The Defense Ministry yesterday reacted positively to the U.S. pledge saying that it will retrieve all weapons given to the PKK Syrian affiliate Democratic Union Party's (PYD) People's Protection Units (PYD) militia once it defeats DAESH in Raqqa, Syria, but added that Turkey will closely monitor the process. The reaction came after U.S. Secretary of Defense James Mattis, in a recent letter to his Turkish counterpart, assured that all weapons in question will be recovered. Defense Minister Fikri Işık, calling it a positive sign, said that the implementation of the pledge would be crucial and that it is important to record the pledge in writing.
"The U.S. did not keep its promise in Manbij. It is a written pledge for us. I see the letter as a positive step, but implementing the promise is more essential," he said. Işık added that the letter sent to him was welcomed in Ankara.
"It is a significant letter in terms of the U.S. taking Turkey's sensitivities into consideration. We value it in this regard. Their attitude was different in the beginning. They have started to take Turkey's concerns into consideration," Işık said.
Underscoring that the U.S. can be successful if it really wants to retrieve weapons from the YPG, Işık said, adding that it would not be a move of goodwill to trip up Ankara.
"We will follow this if the U.S. says it will retrieve these weapons after its business is done with the Raqqa operation," he added.
Işık said he has an upcoming meeting with Mattis next Wednesday. Explaining that he will discuss the issue at that meeting, he said that a joint mechanism to retrieve the weapons will be on the agenda.
Earlier last month, a Turkish official had told Daily Sabah that Turkey was seeking a written document on U.S. promises in Syria after repeated failures by the previous U.S. administration in keeping its word regarding the YPG. The recent letter appears to be a step in that direction.
ANY YPG THREAT TO BE ANSWERED
Işık also confirmed that any threat from the YPG would face retaliation from the Turkish military. "We said this to everyone including the U.S. It should be known that any hostile attitude by the terrorist group towards Turkey will be punished in the strongest terms," Işık said.
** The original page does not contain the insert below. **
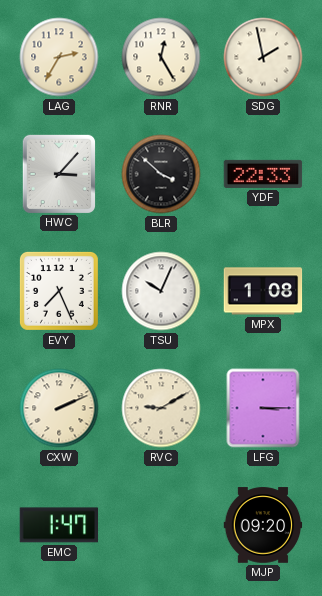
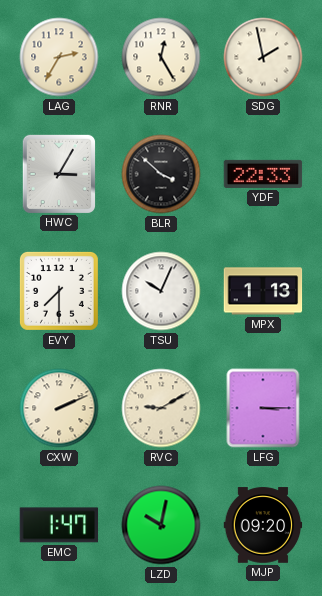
HWC: 3:07 -> 3:05
EVY: 7:26 -> 7:30
MPX: 1:08 -> 1:13
LZD: none -> 10:02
Reiterating that Turkey has every right to intervene anywhere its national security is threatened, Işık said Ankara reserves the right to destroy terrorist elements across the border.
Turkey considers the PYD and its YPG to be Syrian affiliates of the PKK, a proscribed terrorist organization according to the U.S., Turkey and the EU. The U.S. and EU do not share this opinion. Continuous U.S. support for the YPG has caused tensions in ties between Washington and Ankara. The U.S. says that supporting the YPG is the only option to defeat Daesh. Ankara, on the other hand, has said an alternative could be found with local Arab tribes, backed by countries in the region, instead of supporting "a terrorist group".